5.1 Lookahead Tokens

The Bison parser does not always reduce immediately as soon as the last n tokens and groupings match a rule. This is because such a simple strategy is inadequate to handle most languages. Instead, when a reduction is possible, the parser sometimes “looks ahead” at the next token in order to decide what to do.

When a token is read, it is not immediately shifted; first it becomes the lookahead token, which is not on the stack. Now the parser can perform one or more reductions of tokens and groupings on the stack, while the lookahead token remains off to the side. When no more reductions should take place, the lookahead token is shifted onto the stack. This does not mean that all possible reductions have been done; depending on the token type of the lookahead token, some rules may choose to delay their application.
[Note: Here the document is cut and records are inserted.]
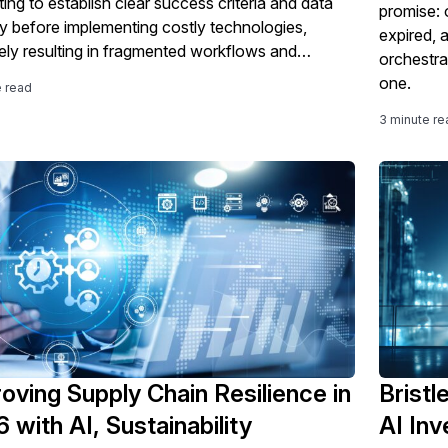
ing to establish clear success criteria and data
promise: 
ity before implementing costly technologies,
expired, 
tely resulting in fragmented workflows and
orchestra
sfactory ROI.
one.
e read
3 minute re
oving Supply Chain Resilience in
Bristl
 with AI, Sustainability
AI In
Here is a simple case where lookahead is needed. These three rules define expressions which contain binary addition operators and postfix unary factorial operators (‘!’), and allow parentheses for grouping.

expr:
  term '+' expr
| term
;

term:
  '(' expr ')'
| term '!'
| "number"
;

Suppose that the tokens ‘1 + 2’ have been read and shifted; what should be done? If the following token is ‘)’, then the first three tokens must be reduced to form an expr. This is the only valid course, because shifting the ‘)’ would produce a sequence of symbols term ')', and no rule allows this.

If the following token is ‘!’, then it must be shifted immediately so that ‘2 !’ can be reduced to make a term. If instead the parser were to reduce before shifting, ‘1 + 2’ would become an expr. It would then be impossible to shift the ‘!’ because doing so would produce on the stack the sequence of symbols expr '!'. No rule allows that sequence.

The lookahead token is stored in the variable yychar. Its semantic value and location, if any, are stored in the variables yylval and yylloc. See Special Features for Use in Actions.